Paramount's HD DVD gets its extras from the earlier, standard-definition, Special Collector's Edition. These bonus items are mainly four featurettes made in 2004 and presented in SD. First up is "The Script, The Cast," eighteen minutes; next is "Production Stories," seventeen minutes; then "Reinventing the Genre," fourteen minutes, and "The Classic," five minutes. These featurettes include interviews and commentary by the filmmakers, most prominently De Palma himself. However, I would have preferred a single, one-hour documentary than these shorter, separate featurettes, since much of the material seems redundant and all the clicking around involved is a chore. In addition, there is an original promotional featurette, "The Men," made at the time of the film's creation.

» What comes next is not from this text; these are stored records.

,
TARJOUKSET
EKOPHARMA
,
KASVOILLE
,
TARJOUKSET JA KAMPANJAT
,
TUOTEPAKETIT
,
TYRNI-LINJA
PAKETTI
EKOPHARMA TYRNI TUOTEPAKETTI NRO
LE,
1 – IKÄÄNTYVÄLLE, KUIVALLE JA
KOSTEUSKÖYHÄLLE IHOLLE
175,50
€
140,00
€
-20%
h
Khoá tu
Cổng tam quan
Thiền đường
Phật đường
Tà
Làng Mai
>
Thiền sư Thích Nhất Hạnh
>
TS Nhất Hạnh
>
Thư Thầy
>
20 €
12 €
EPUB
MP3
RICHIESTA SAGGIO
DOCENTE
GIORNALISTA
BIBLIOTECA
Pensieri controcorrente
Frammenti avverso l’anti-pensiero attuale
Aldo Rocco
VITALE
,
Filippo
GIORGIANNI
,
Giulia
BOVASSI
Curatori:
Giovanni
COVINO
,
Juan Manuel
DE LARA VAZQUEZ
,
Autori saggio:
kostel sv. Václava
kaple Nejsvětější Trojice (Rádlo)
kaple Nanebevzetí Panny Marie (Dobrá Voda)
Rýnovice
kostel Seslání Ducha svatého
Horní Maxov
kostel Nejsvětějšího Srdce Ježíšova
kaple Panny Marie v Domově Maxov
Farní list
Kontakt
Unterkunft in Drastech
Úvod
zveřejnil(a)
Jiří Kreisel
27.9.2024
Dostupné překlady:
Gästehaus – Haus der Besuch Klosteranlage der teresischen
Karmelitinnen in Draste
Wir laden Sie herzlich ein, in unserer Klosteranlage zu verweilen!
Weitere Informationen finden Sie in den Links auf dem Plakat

The extras conclude with twenty-four scene selections; a 1.85:1 ratio theatrical trailer in 1080 high definition; English, French, and Spanish spoken languages; English, French, and Spanish subtitles; and English captions for the hearing impaired.

Parting Thoughts:
Did everything in "The Untouchables" actually happen the way it's depicted in the movie? No, I don't think so. In reality, Ness probably did very little to combat illicit booze in Chicago or to convict Al Capone. Most of Ness's achievements that we know today derive from Ness's own autobiography in which, frankly, he embroidered the truth. Does it matter? No, I don't think so. The movie stands on its own, and a riveting motion picture it is, enhanced now in the kind of high-definition picture and sound that does it proud.